* [How to complete this task]
Search the entries below for "کیلوگرم", and copy each line where it appears.

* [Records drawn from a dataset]
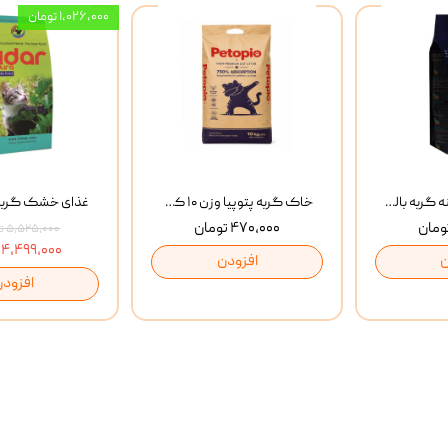
۱,۰۲۶,۰۰۰ تومان
غذای خشک روزانه گربه بالغ مفید MoFeed Adult Daily Cat Food وزن 2 کیلوگرم
خاک گربه پتوپیا وزن ۱۰ کیلوگرم
۴۷۰,۰۰۰ تومان
۵,۵۲۵,۰۰۰ تومان
۴,۴۹۹,۰۰۰ تومان
ن
افزودن
افزودن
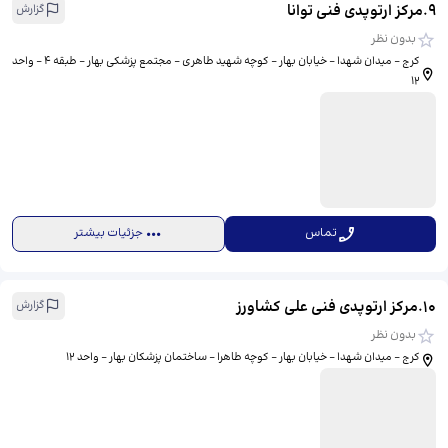
9
.
مرکز ارتوپدی فنی توانا
گزارش
بدون نظر
کرج – میدان شهدا – خیابان بهار – کوچه شهید طاهری – مجتمع پزشکی بهار – طبقه ۴ – واحد
۱۲
تماس
جزئیات بیشتر
10
.
مرکز ارتوپدی فنی علی کشاورز
گزارش
بدون نظر
کرج – میدان شهدا – خیابان بهار – کوچه طاهرا – ساختمان پزشکان بهار – واحد ۱۲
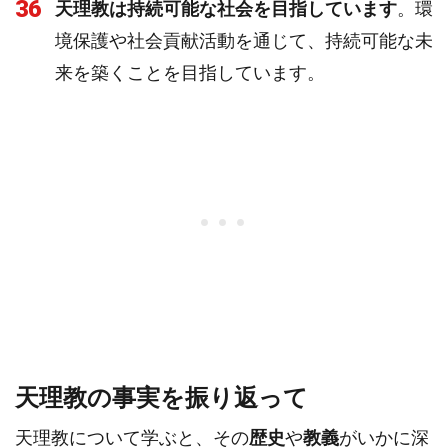
36
天理教は持続可能な社会を目指しています
。環
境保護や社会貢献活動を通じて、持続可能な未
来を築くことを目指しています。
天理教の事実を振り返って
天理教について学ぶと、その
歴史
や
教義
がいかに深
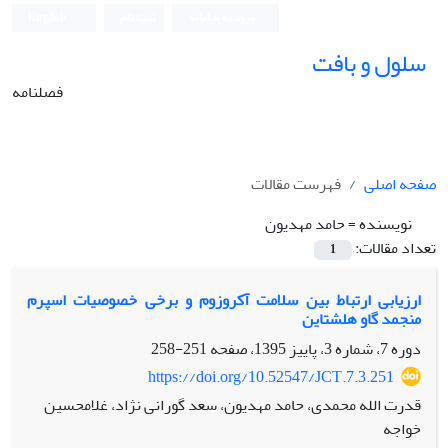
ورود به سامانه
ثبت نام
English
سلول و بافت
فصلنامه
صفحه اصلی
فهرست مقالات
نویسنده =
حامد مهدیون
تعداد مقالات:
1
ارزیابی ارتباط بین سلامت آکروزوم و برخی خصوصیات اسپرم
منجمد گاو هلشتاین
دوره 7، شماره 3، پاییز 1395، صفحه
251-258
https://doi.org/10.52547/JCT.7.3.251
قدرت الله محمدی، حامد مهدیون، سعد گورانی نژاد، غلامحسین
خواجه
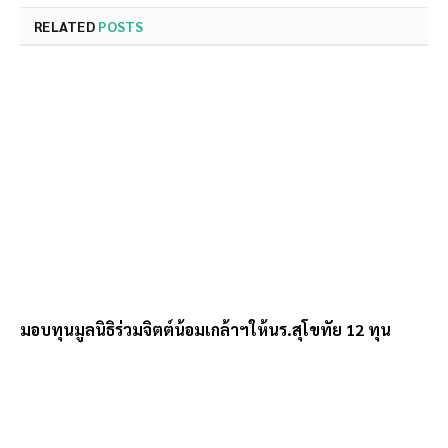
RELATED
POSTS
มอบทุนมูลนิธิร่วมจิตต์น้อมเกล้าฯให้นร.สุโขทัย 12 ทุน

* [Solution to the problem]
غذای خشک روزانه گربه بالغ مفید MoFeed Adult Daily Cat Food وزن 2 کیلوگرم
خاک گربه پتوپیا وزن ۱۰ کیلوگرم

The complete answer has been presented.